Objectives: To (1) develop a systems-level quality improvement tool targeting communicative access to information and decision-making for stroke patients with language disorders; and (2) evaluate the resulting tool-the Communicative Access Measures for Stroke (CAMS).

Design: Survey development and evaluation was in line with accepted guidelines and included item generation and reduction, survey formatting and composition, pretesting, pilot testing, and reliability assessment.

Setting: Development and evaluation were carried out in hospital and community agency settings.
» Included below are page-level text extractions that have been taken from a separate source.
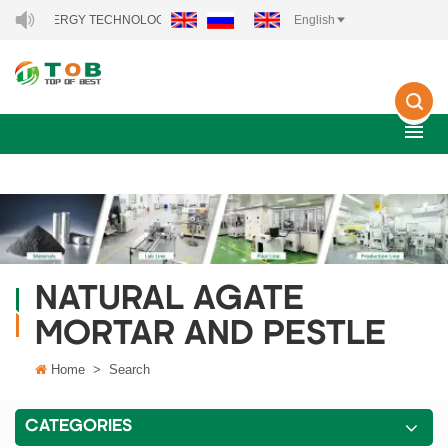
NEW ENERGY TECHNOLOGY CO., LTD..
English
NATURAL AGATE
MORTAR AND PESTLE
Home
>
Search
CATEGORIES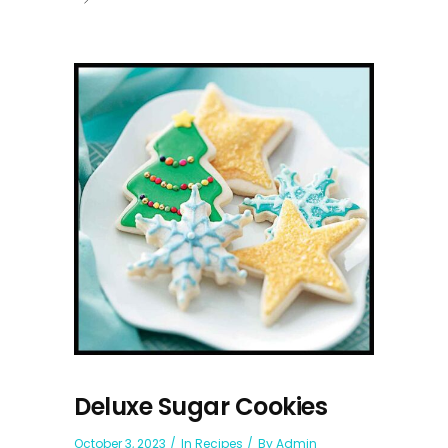
Deluxe Sugar Cookies
October 3, 2023
In
Recipes
By
Admin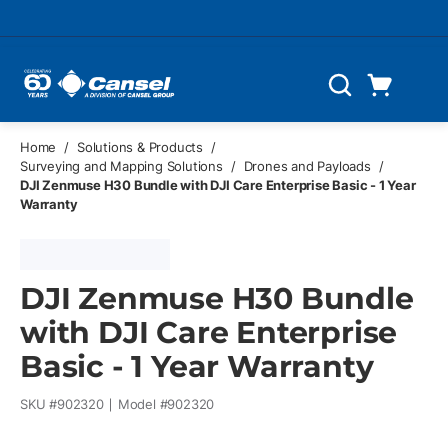
Skip to main content
Cart
Search
0 Items
Home
/
Solutions & Products
/
Surveying and Mapping Solutions
/
Drones and Payloads
/
DJI Zenmuse H30 Bundle with DJI Care Enterprise Basic - 1 Year
Warranty
DJI Zenmuse H30 Bundle
with DJI Care Enterprise
Basic - 1 Year Warranty
SKU #
902320
Model #
902320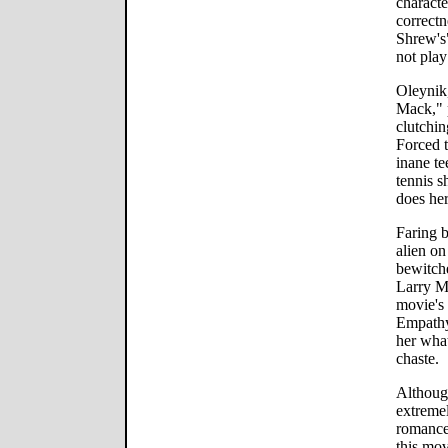
characte
correctn
Shrew's
not play
Oleynik
Mack," 
clutchin
Forced t
inane te
tennis s
does her
Faring b
alien on
bewitch
Larry Mi
movie's 
Empathy 
her what
chaste.
Although
extremel
romance 
this mov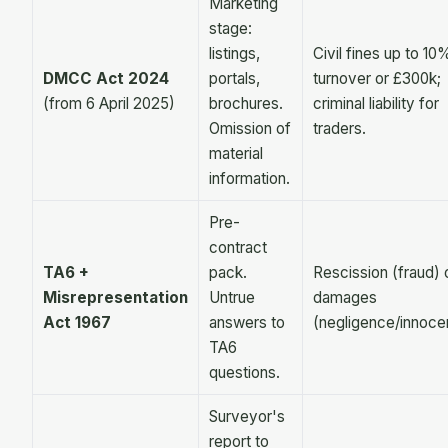
Marketing
stage:
listings,
Civil fines up to 10
DMCC Act 2024
portals,
turnover or £300k;
(from 6 April 2025)
brochures.
criminal liability for
Omission of
traders.
material
information.
Pre-
contract
TA6 +
pack.
Rescission (fraud) 
Misrepresentation
Untrue
damages
Act 1967
answers to
(negligence/innoce
TA6
questions.
Surveyor's
report to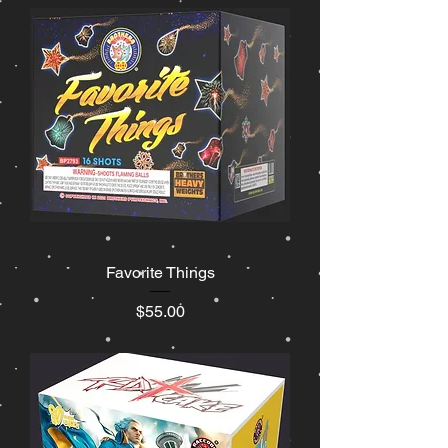
Favorite Things
Price
$55.00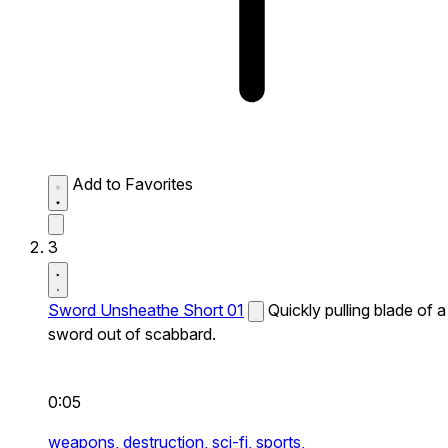
Add to Favorites
3
Sword Unsheathe Short 01
Quickly pulling blade of a
sword out of scabbard.
0:05
weapons,
destruction,
sci-fi,
sports,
Participants: The project used a convenience sample of 31 participants for the survey development, and 63 participants for the CAMS reliability study (broken down into 6 administrators/managers, 32 frontline staff, 25 participants with aphasia). Eligible participants invited to the reliability study included individuals from 45 community-based organizations in Ontario as well as 4400 individuals from communities of practice.

Interventions: Not applicable.

Main Outcome Measures: Data were analyzed using kappa statistics and intraclass correlations for each item score on all surveys.

Results: A tool, the CAMS, comprising 3 surveys, was developed for health facilities from the perspectives of (1) administrators/policymakers, (2) staff/frontline health care providers, and (3) patients with aphasia (using a communicatively accessible version). Reliability for items on the CAMS-Administrator and CAMS-Staff surveys was moderate to high (kappa/intraclass correlation coefficients [ICCs], .54-1.00). As expected, reliability was lower for the CAMS-Patient survey, with most items having ICCs between 0.4 and 0.6.

Conclusions: These findings suggest that CAMS may provide useful quality improvement information for health care facilities with an interest in improving care for patients with stroke and aphasia.